Intervention de Ferdinand Mélin-Soucramanien

Réunion du 29 mai 2015 à 9h00
Groupe de travail sur l'avenir des institutions

Ferdinand Mélin-Soucramanien :

Pour ma part, je suis favorable à l'existence d'une seconde chambre, mais résolument hostile à la création d'une troisième chambre politique.

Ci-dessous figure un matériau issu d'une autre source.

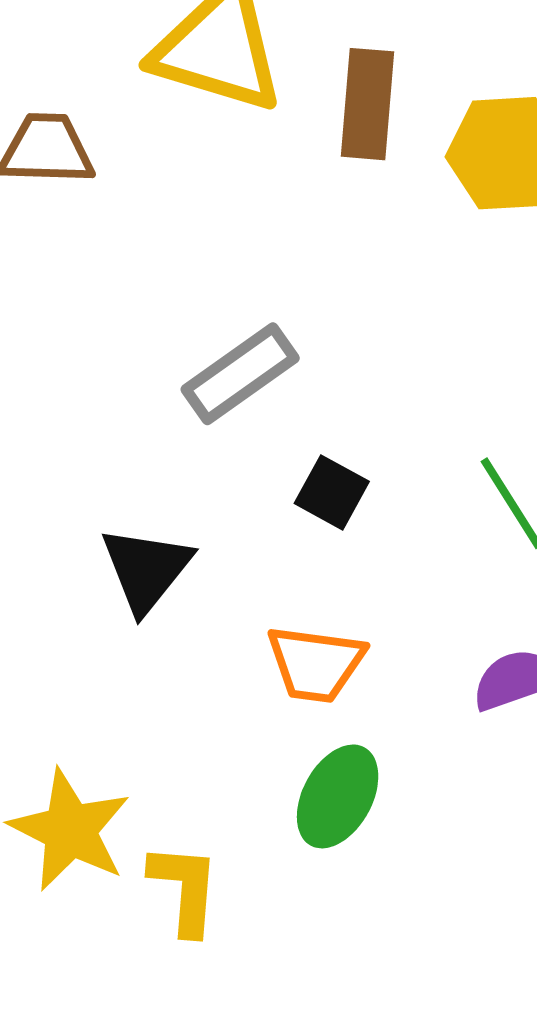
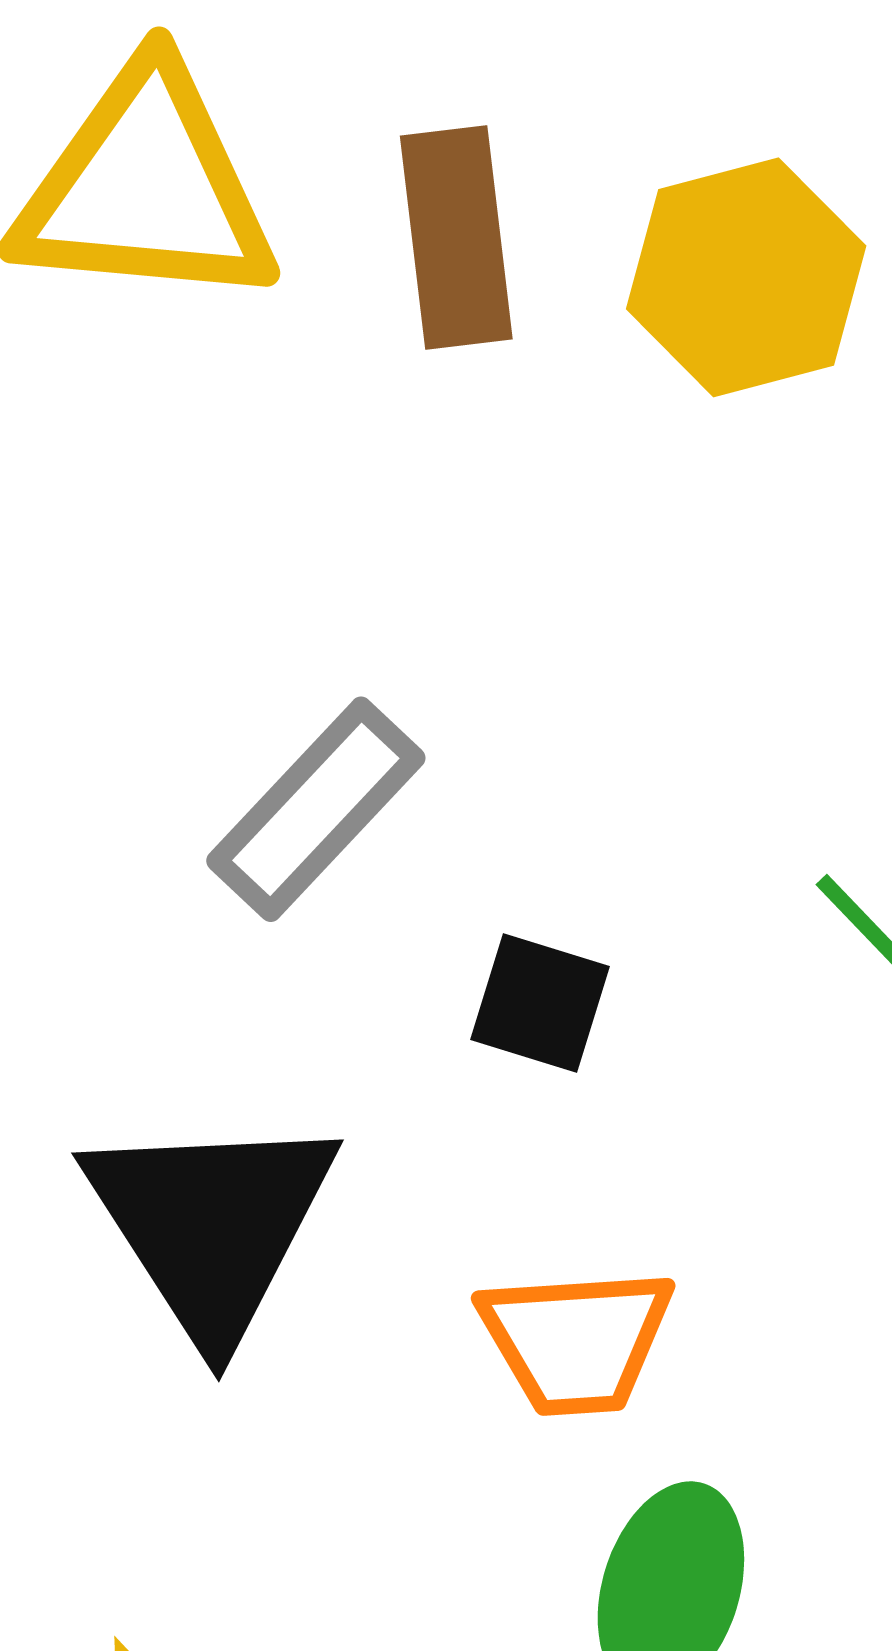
black triangle: (146, 569) -> (211, 1225), size x1.4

En ce qui concerne la seconde chambre, puisqu'il s'agit ici de repenser le bicamérisme, nous devrions nous intéresser comme l'a fait Pascal Jan aux fonctions qui lui sont dévolues. Pourquoi l'a-t-on créée ? Pour faire pièce à la chambre qui représente directement les intérêts de la nation ; pour s'inscrire dans le temps long, ce qui implique de sa part une forme de conservatisme ; et à une certaine période, qui n'est pas si éloignée, pour contrôler la loi – une tradition historique dont l'opposition du Sénat à l'exception d'inconstitutionnalité, en 1990, était une survivance. Ces fonctions initiales ont varié avec le temps, tandis que la structure de l'État comme de la société française se modifiait profondément, mais la seconde chambre elle-même, à force de négocier au centime près toute réforme la concernant, a très peu changé.

Aujourd'hui, bien que le Sénat soit déjà chargé par la Constitution de représenter les intérêts de la nation – ce qui le met en concurrence directe avec l'Assemblée – et, à l'article 24, les collectivités territoriales, on se propose d'ajouter les intérêts catégoriels et la diversité. C'est beaucoup ! Qui trop embrasse mal étreint. Sans doute faut-il choisir : veut-on, pour améliorer la discussion de la loi, attribuer à la seconde chambre les mêmes fonctions que l'Assemblée nationale, qui conserverait naturellement le dernier mot, ou rompre entièrement avec cette logique, ce à quoi je suis plutôt favorable ?

Veut-on alors confier au Sénat la représentation des intérêts catégoriels, ce qui supposerait à mon sens de supprimer le CESE ? Dans cette hypothèse, il resterait alors certaines variables à préciser – mode de scrutin, représentation des associations, etc. Une autre solution proposée par Pascal Jan – et qui avait été évoquée au sein de la commission dite Jospin, pour être ensuite repoussée car elle correspondait à une opinion minoritaire – consiste en une représentation réelle des intérêts territoriaux. Il me semble que cette fonction pourrait en effet être dévolue à la seconde chambre dans le contexte de l'évolution actuelle de l'État. Car la France est en effet un État unitaire décentralisé, je dirais même fédéral dans ses rapports avec la Nouvelle-Calédonie. Parmi les évolutions possibles de ce territoire figure d'ailleurs l'accentuation de ce caractère fédéral. Dans ce contexte, tôt ou tard se posera la question de la représentation de la Nouvelle-Calédonie, et, plus généralement, des outremer français.

Quant aux modalités, on pourrait imaginer, comme cela a été suggéré, que les conseils départementaux soient représentés directement, sans conséquences du point de vue du cumul des mandats puisqu'il s'agirait d'une représentation ès qualités. Cette proposition est elle aussi d'actualité, dans la perspective de l'entrée en vigueur du non-cumul, qui risque de priver d'écho les revendications des territoires de la République française.

Bref, il importe d'identifier les fonctions auxquelles la seconde chambre est destinée, sachant qu'elle ne pourra, sous peine d'échec, représenter tous les intérêts – territoriaux, nationaux, catégoriels. Or la piste d'une représentation réelle et efficace des intérêts territoriaux est sans doute la plus intéressante dans la perspective des réformes en cours, qu'il s'agisse de la réforme territoriale ou du non-cumul.